10.1.4 Comparing Markov Chains
以上方法都是为了去找“better”或者“best” MCMC samplers, 但是在我们深入这些问题之前,我们必须先考虑一个问题,对于一个MCMC sampler,什么叫“好”?
假设\(P_1\)和\(P_2\)是两个Markov chain,并且都有stationary distribution \(\pi\). 那么我们称“\(P_1\)收敛比\(P_2\)快”,如果\(\sup _{A}\left|P_{1}^{n}(x, A)-\pi(A)\right| \leq \sup _{A}\left|P_{2}^{n}(x, A)-\pi(A)\right|\)" for all \(n\) and \(x\).
也可以说\(P_1\)比\(P_2\)方差小如果\(\mathbf{\operatorname { V a r }}\left(\frac{1}{n} \sum_{i=1}^{n} g\left(X_{i}\right)\right)\) 对\(P_1\)来说更小。这个方法关注于g以后的方差,并可能依赖于\(g\)的选取。也可能依赖于迭代次数n或者起始点。
一般我们假设Markov chain已经stationary了,那么对于足够大的n,有\(\mathbf{\operatorname { Var }}\left(\frac{1}{n} \sum_{i=1}^{n} g\left(X_{i}\right)\right) \approx \frac{1}{n} \mathbf{V} \mathbf{a} \mathbf{r}_{\pi}(g) \tau_{g}\),where \(\tau_{g}=\sum_{k=-\infty}^{\infty} \operatorname{corr}\left(g\left(X_{0}\right), g\left(X_{k}\right)\right)=1+2 \sum_{i=1}^{\infty} \operatorname{corr}\left(g\left(X_{0}\right), g\left(X_{i}\right)\right)\) is the integrated autocorrelation time. 所以可以从\(\tau_g\)的角度来判断。哪个链比较好。
另外一个角度是Markov chain是否能更快的探索整个状态空间。称为“\(P_1\) mixed faster than \(P_2\)”, if \(\mathrm{E}\left[\left(X_{n}-X_{n-1}\right)^{2}\right]\) is larger under \(P_1\) than under \(P_2\). \(\mathrm{E}\left[\left(X_{n}-X_{n-1}\right)^{2}\right]\) 经常用\(\frac{1}{n} \sum_{i=1}^{n}\left(X_{i}-X_{i-1}\right)^{2}\)或者\(\frac{1}{n-B} \sum_{i=B}^{n}\left(X_{i}-X_{i-1}\right)^{2}\)进行估计。 但是要注意的是,在这个估计下,拒绝的移动会导致\(\left(X_{n}-X_{n-1}\right)^{2}=0\),也就是说,拒绝减缓了chain,但是小步的移动也不会有很大的帮助。最好能找到有理由的,大步的移动。

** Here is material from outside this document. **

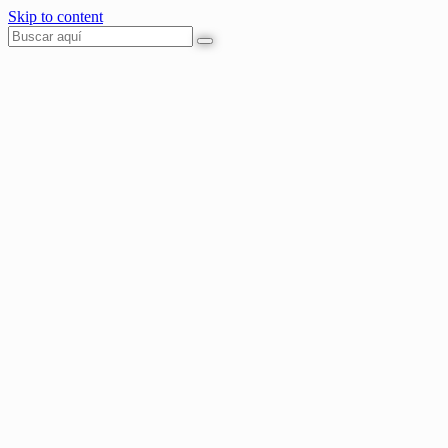
Skip to content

由于以上几个角度,如果定义“更好”的Markov chain取决于具体要研究的问题。但是,在某些条件下,这几个准则可以等价,所以可以得到一致最优的proposal scaling选取。
10.2 Optimal Scaling of Random-Walk Metropolis
Method: RWM with \(Y_{n+1}=X_n+Z_{n+1}\), where \(\{Z_i\}\) are i.i.d. with fixed symmetric density with some scaling parameter \(\sigma>0\).
10.2.1 Basic principle
A first observation is that if \(\sigma\) is very samll, then virtually all proposed moves will be accepted, but the movement is very small, so overall the chain will not mix well. Similarly, if \(\sigma\) is too large, then most moves will be rejected, the main will usually not move at all. What we need is reasonable-sized proposal moves together with a reasonably high acceptance probability.
10.2.2 Optimal Acceptance Rate as \(d\rightarrow \infty\)
Major progress about optimal scalings was made by Roberts et al.(1997). (做MCMC中心极限定理那帮人) They considered RWM on \(\mathbf R^d\) for very special target densities, of the form \[ \pi\left(x_{1}, x_{2}, \ldots, x_{d}\right)=f\left(x_{1}\right) f\left(x_{2}\right) \ldots f\left(x_{d}\right) \] for some one-dimensional smooth density \(f\).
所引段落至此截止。